If you are receiving Isoniazid, you may need to reduce or avoid foods rich in tyramine and histamines. Tyramine can cause dangerously high blood pressure levels when taken with Isoniazid. Foods high in tyramine include hard cheeses, cured meats, processed meats, pickled or fermented items, soy and soy sauces, beans, dried or overripe fruits and alcoholic beverages.
If you are receiving Isoniazid, eating foods high in histamines may cause:
You may have to avoid high-histamine foods such as fermented and pickled foods, sardines, cheese, cured meats, and bread. Tell the doctor if you are pregnant or breastfeeding before receiving Isoniazid.
Isoniazid is an FDA pregnancy category C drug, which means the medication is proven to cause harm to unborn babies when given to pregnant patients. Isoniazid can be expressed in breast milk so you must not nurse a baby while taking the medication.
3 Proper Usage
To use Nydrazid properly, you must follow all instructions given by your doctor. Nydrazid is usually given in oral tablets or solutions that you take by mouth. The injectable form of Nydrazid is given to patients that cannot take oral medications.

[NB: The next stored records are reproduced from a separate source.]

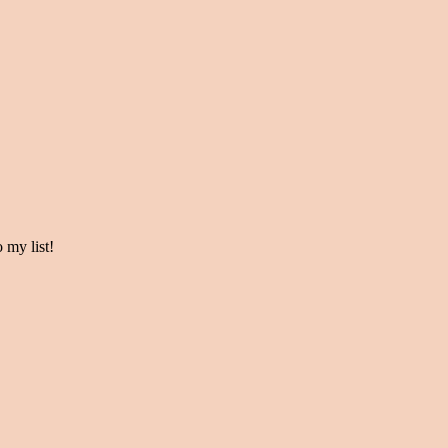
my list!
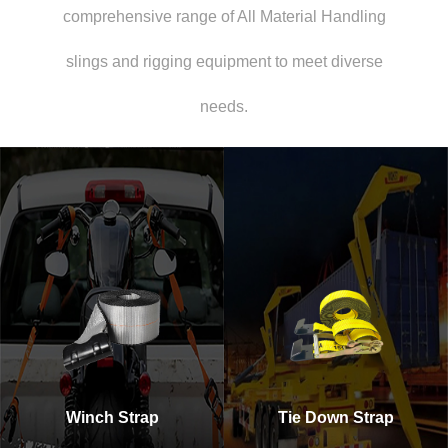
comprehensive range of All Material Handling
slings and rigging equipment to meet diverse
needs.
Winch Strap
Tie Down Strap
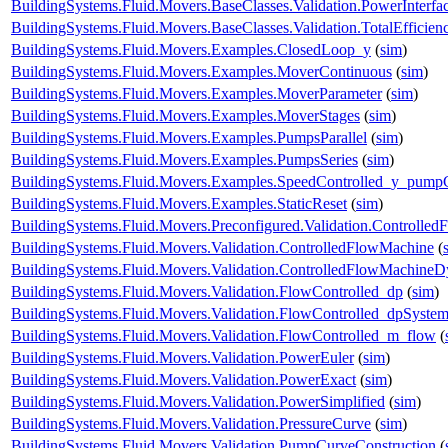
BuildingSystems.Fluid.Movers.BaseClasses.Validation.PowerInterfa
BuildingSystems.Fluid.Movers.BaseClasses.Validation.TotalEfficie
BuildingSystems.Fluid.Movers.Examples.ClosedLoop_y
(
sim
)
BuildingSystems.Fluid.Movers.Examples.MoverContinuous
(
sim
)
BuildingSystems.Fluid.Movers.Examples.MoverParameter
(
sim
)
BuildingSystems.Fluid.Movers.Examples.MoverStages
(
sim
)
BuildingSystems.Fluid.Movers.Examples.PumpsParallel
(
sim
)
BuildingSystems.Fluid.Movers.Examples.PumpsSeries
(
sim
)
BuildingSystems.Fluid.Movers.Examples.SpeedControlled_y_pump
BuildingSystems.Fluid.Movers.Examples.StaticReset
(
sim
)
BuildingSystems.Fluid.Movers.Preconfigured.Validation.Controlle
BuildingSystems.Fluid.Movers.Validation.ControlledFlowMachine
(
BuildingSystems.Fluid.Movers.Validation.ControlledFlowMachine
BuildingSystems.Fluid.Movers.Validation.FlowControlled_dp
(
sim
)
BuildingSystems.Fluid.Movers.Validation.FlowControlled_dpSyste
BuildingSystems.Fluid.Movers.Validation.FlowControlled_m_flow
(
BuildingSystems.Fluid.Movers.Validation.PowerEuler
(
sim
)
BuildingSystems.Fluid.Movers.Validation.PowerExact
(
sim
)
BuildingSystems.Fluid.Movers.Validation.PowerSimplified
(
sim
)
BuildingSystems.Fluid.Movers.Validation.PressureCurve
(
sim
)
BuildingSystems.Fluid.Movers.Validation.PumpCurveConstruction
(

You must take Isoniazid on an empty stomach, 1 hour before 2 hours after a meal.
If you are taking antacids, take Isoniazid first and wait for at least an hour before taking antacids.
Always use Isoniazid and other prescribed anti-TB medications according to doctor’s instructions. Finish the whole treatment course. Skipping or stopping treatment prematurely can cause the tuberculosis bacteria to become resistant to Isoniazid and become harder to treat.
The doctor will order lab tests from time to time to see if the medicine is working and check for early signs and symptoms of side effects.
If you missed a dose, take it as soon as you remember. If it is almost time for the next dose, skip the missed dose and stick to scheduled dosage. Do not double dose to make up for the missed dose.
If you took too much Isoniazid, call your doctor or local poison control hotlines and head to the nearest hospital immediately.
Keep Isoniazid away from moisture, heat and light.
4 Precautions to Take
In using Nydrazid, you must be careful and take some precautions as advised by your doctor. If you take Nydrazid and other anti-TB medications for tuberculosis, it is very important to finish the whole course of treatment.
Isoniazid is highly irritating to the nerves. The doctor may prescribe vitamin B6 (Pyridoxine) to reduce this effect. Call your doctor if you experience symptoms such as numbness, tingling or burning sensation in the arms or feet.
Make sure to stick to scheduled clinic visits and lab tests while taking Isoniazid. This will help the doctor know if the medication is working and check for side effects.
Call the doctor immediately if your symptoms are not improving or become worse after two weeks of taking Isoniazid.
Isoniazid may change results of lab tests, so make sure your health providers know you are taking the medication.
Drinking alcohol while receiving Isoniazid can cause liver problems, which can complicate tuberculosis treatment.
Do not drink alcohol while taking Isoniazid until the doctor determines everything is okay.
Do not take any medication, including over-the-counter medications and herbal products, without call the doctor first. Taking medicines such as Acetaminophen with Isoniazid can cause damage to the liver, so take them only as directed by your doctor.
Reduce intake or avoid foods rich in tyramines and histamines while taking Isoniazid.